Asian high-end technology stocks offer the best hedge against the prospect of a prolonged Iran war, according to an emerging-markets equity fund that’s beaten 96% of its peers over the past year. The Robeco Emerging Stars Equities fund has more than 40% of its assets in South Korean and Taiwanese shares, reflecting its view that chipmakers tied to artificial intelligence will retain their pricing ...
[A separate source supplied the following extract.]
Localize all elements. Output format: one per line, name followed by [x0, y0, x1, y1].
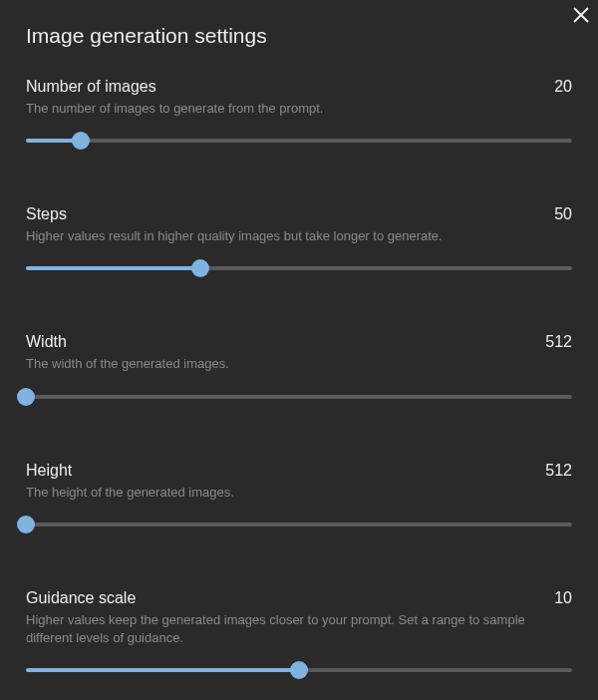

Asian high-end technology stocks offer the best hedge against the prospect of a prolonged Iran war, according to an emerging-markets equity fund that’s beaten 96% of its peers over the past year. The Robeco Emerging Stars Equities fund has more than 40% of its assets in South Korean and Taiwanese shares, reflecting its view that chipmakers tied to artificial intelligence will retain their pricing power even in a downturn, according to client portfolio manager Jan de Bruijn . “AI is not going to just die because of a global recession,” de Bruijn said in an interview. “Taiwan has a 80% market share, if not more, in logic chips. The Koreans have about 80%-to-90% share of the high-bandwidth memory chip market. So clearly they can pass a lot of costs through.” The fund, which had total assets of $4.6 billion at the end of February, returned 45% over the past year, including 6.8% so far in 2026, according to data compiled by Bloomberg. One of the fund’s strategies is to undertake proxy trades, where it buys shares in holding companies that trade at steep discounts to their underlying assets — sometimes as much as 60%. This allows it to gain exposure to its favored themes at relatively attractive valuations. The fund therefore owns SK Square Co. , instead of SK Hynix Inc. , and Naspers Ltd. instead of Tencent Holdings Ltd. Read more: Memory Is Wall Street’s Favorite Tech Trade as Mag 7 Disappoints “What you sometimes find is there’s a holding company that has a stake in a company, and then when you do a sum of parts, you’ll find that you’re getting into that stock story at a big discount,” he said. “We feel that discount will narrow over time.” The fund is overweight in Latin America and holds selective exposure in Asia, while it’s underweight the Middle East. “We’ve ended up, I think being positioned reasonably well for what’s going on at the moment,” de Bruijn said.